Now that de Kooning is back after having been dismissed by some audiences for being too expressive, too seductively painterly, and too misogynistic, given his aggressive, often grotesque portrayals of women, he’ll more than ever be the secret ingredient in the work of younger painters just discovering him. And as for the recurring series of “Woman” paintings, so deftly painted and dramatic, it’s difficult to understand the outrage. Perhaps we’ve grown accustomed to visceral depictions of violence and angry narrative paintings, so that de Kooning’s seem relatively benign. Perhaps, too, we’re seduced, if not blinded, by the qualities of the paintings themselves.

The show begins with the early, and de rigueur, academic works, made between 1916 and ’26, when de Kooning moved to the United States. We see the adept student playing in the fields of art history, from 17th-century Dutch still-life painting to the work of Miró, Matisse, Braque, and Picasso.

Less expected, from the ’30s, comes a charming sequence of small, spare paintings—like abstract versions of Morandi’s very still still lifes. One titled Father, Mother, Sister, Brother (ca. 1937) also resembles a distilled Picasso. Hanging nearby is an anachronistic Gorky-esque pencil sketch, touchingly titled Self-Portrait with Imaginary Brother (1938).

The early figure studies of individual men and women, some featuring Elaine de Kooning as model, also show the inspiration of Gorky, with hints of John Graham. These rather classically posed figures are painted in distinctive acid greens and strident pinks. In these paintings, de Kooning created an interesting kind of cubism that ran through much of his future work. He used tracing paper, continually shifting it and thus establishing a multidimensionality and fluidity, as if the low-tech equivalent of computer rendering. The works culminate in the stunningly complex Pink Angels (ca. 1945), a truly iconic image.

In the later ’40s the visual tension between the paintings of Pollock and those of de Kooning becomes so intense, it is sometimes hard to differentiate them, although we can see in de Kooning’s large Attic (1949), for example, how consciously constructed his abstractions were and how European biomorphism was still an important undercurrent.
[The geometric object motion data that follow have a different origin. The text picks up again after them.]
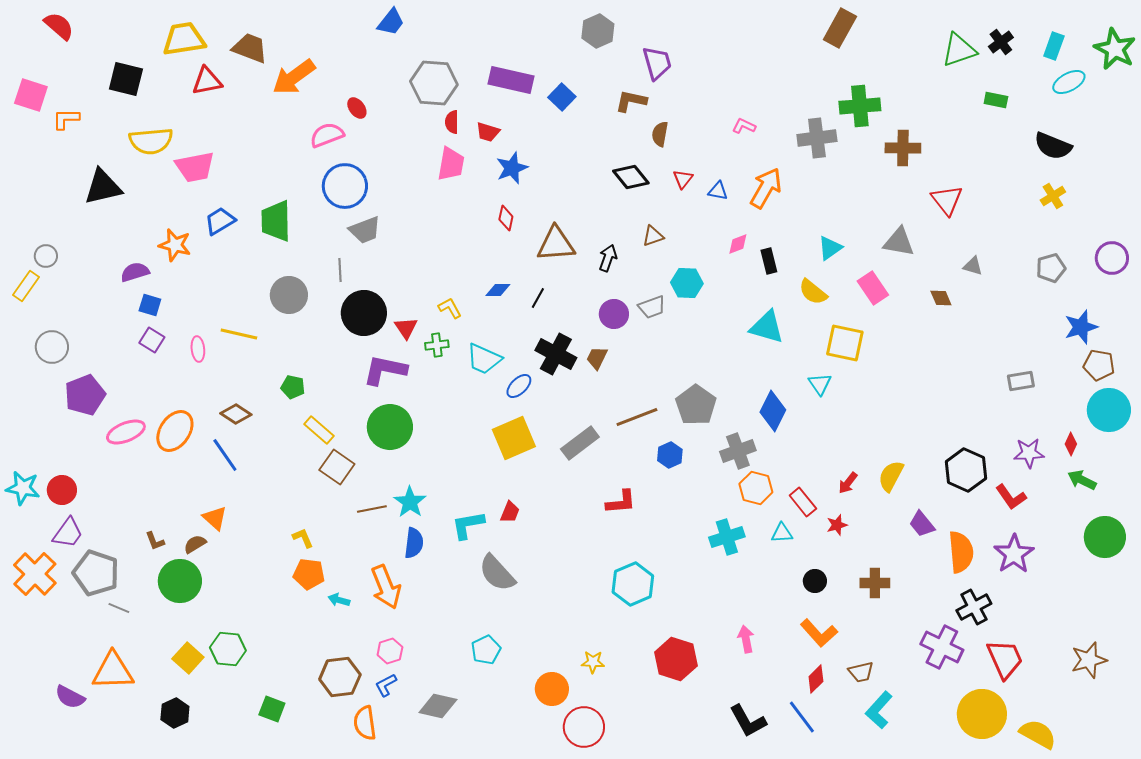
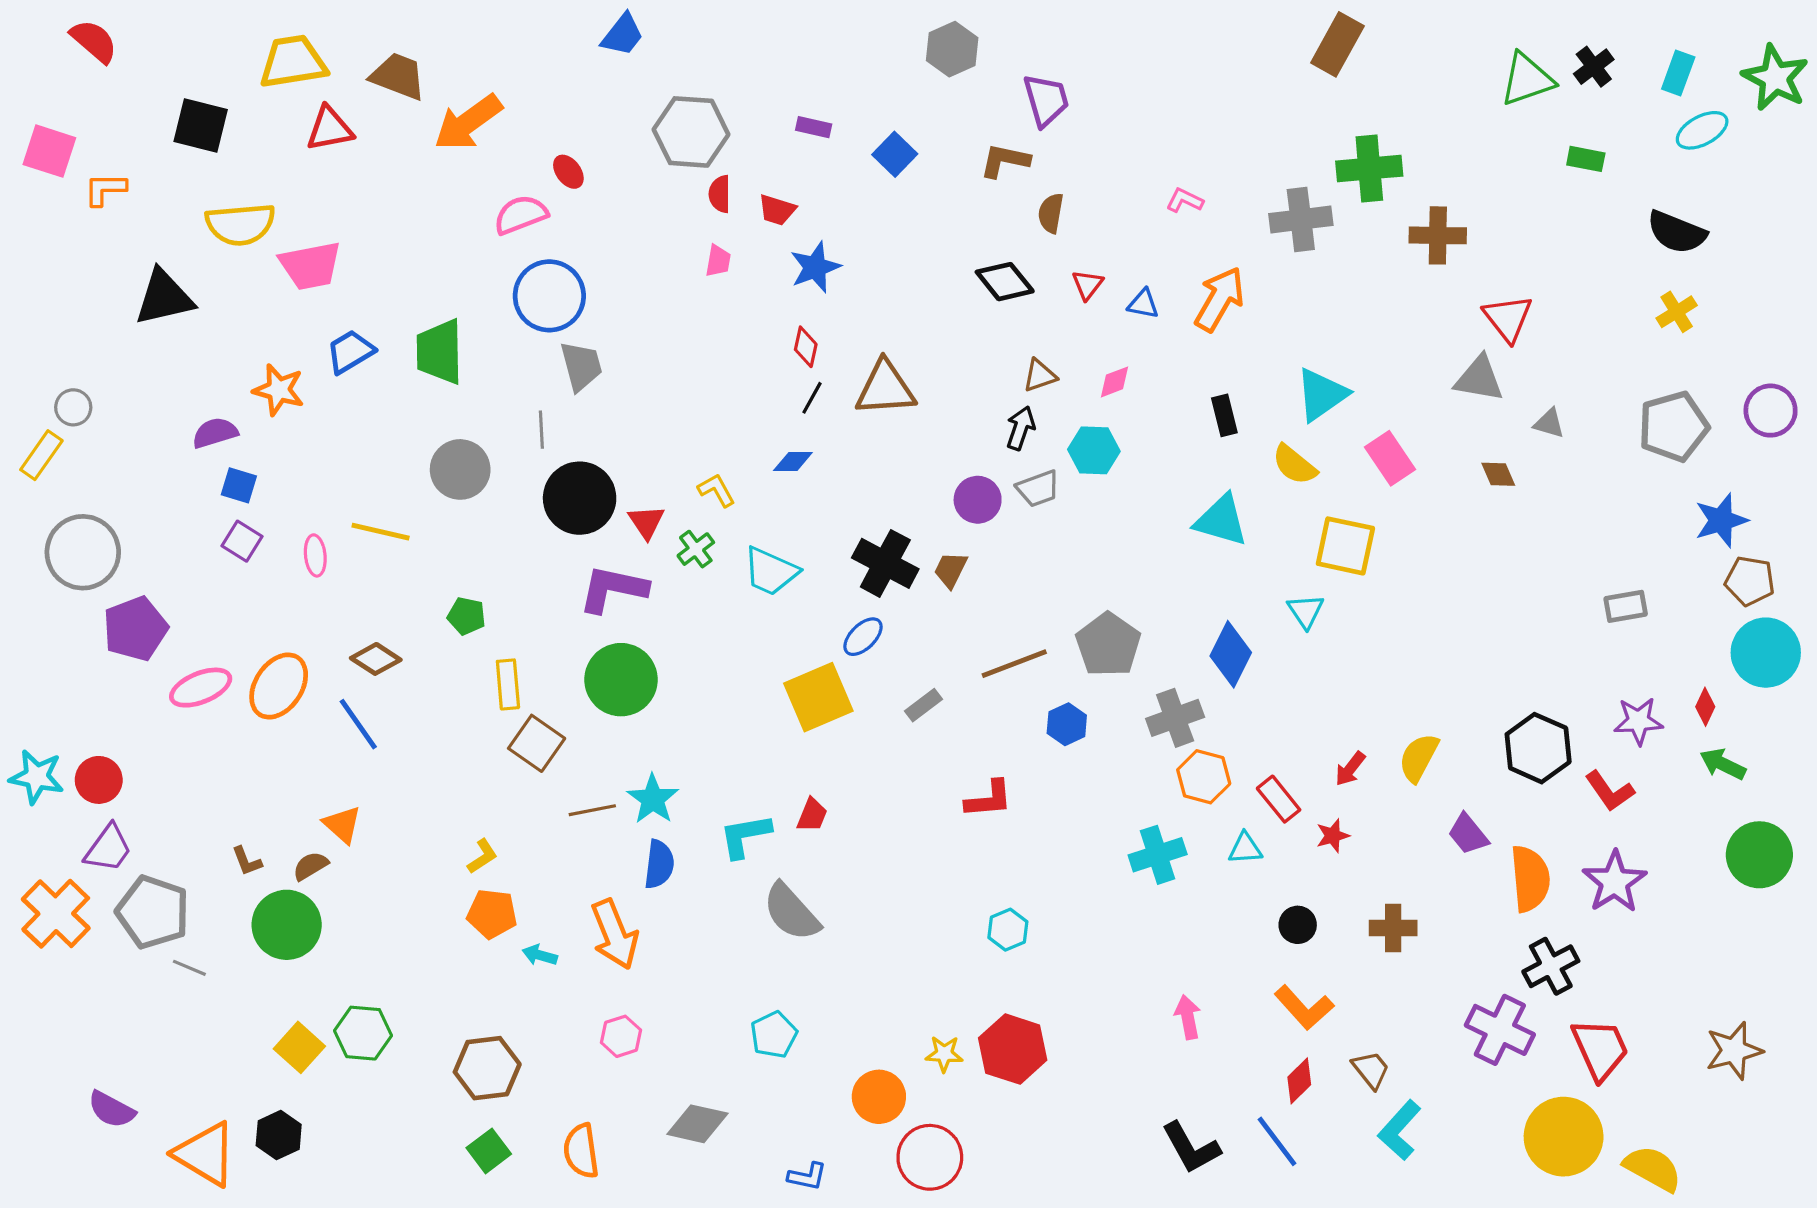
purple rectangle: (511, 80) -> (814, 127), size x0.5
pink trapezoid: (451, 164) -> (718, 261), size x0.6
gray trapezoid: (365, 230) -> (581, 366), turned -84
gray triangle: (899, 242) -> (1479, 379), moved
pink diamond: (738, 244) -> (1115, 382), moved
cyan triangle: (830, 248) -> (1322, 395), size x1.4
black arrow: (608, 258) -> (1021, 428), moved
gray pentagon: (1051, 268) -> (1673, 426), size x1.5
black line: (538, 298) -> (812, 398), moved
green cross: (437, 345) -> (696, 549), turned -30
gray circle: (52, 347) -> (83, 552), size x1.4
blue ellipse: (519, 386) -> (863, 637), moved
yellow rectangle: (319, 430) -> (508, 684), turned 44
gray rectangle: (580, 443) -> (923, 705), size x0.6
yellow L-shape: (303, 538) -> (482, 856), turned 80
cyan hexagon: (633, 584) -> (1008, 930), size x0.6
red hexagon: (676, 659) -> (1013, 1049), moved
orange triangle: (113, 671) -> (205, 1154), moved, turned 33
brown trapezoid: (861, 672) -> (1371, 1070), turned -116
brown hexagon: (340, 677) -> (487, 1068), moved
blue L-shape: (386, 685) -> (807, 1176), moved, turned -140
green square: (272, 709) -> (489, 1151), moved, turned 32

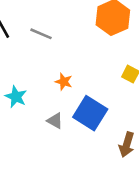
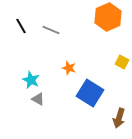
gray triangle: (55, 121) -> (38, 99), moved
The relations between Pollock’s images and de Kooning’s are sometimes reminiscent of those between Picasso’s and Braque’s, especially their Analytic Cubist paintings.

We move from the urgency of the figures to the Franz Kline–like architectonic paintings such as Black and White Rome T (1959) to the awesomely powerful yet meditative Long Island landscapes like Door to the River (1960) to the contorted bronze sculptures such as Clam Digger (1972) and the more agitated, muddled abstract paintings of the ’70s.

But it’s the last section that’s so problematic for many—the simplified linear paintings made between 1983 and ’87, as de Kooning suffered the effects of Alzheimer’s disease. These works are a fitting conclusion to the retrospective, as the finely limned compositions attain the quality of delicate skeletons, extreme distillations, of all the earlier works. The Cat’s Meow (1987) is indeed the last word—at least almost.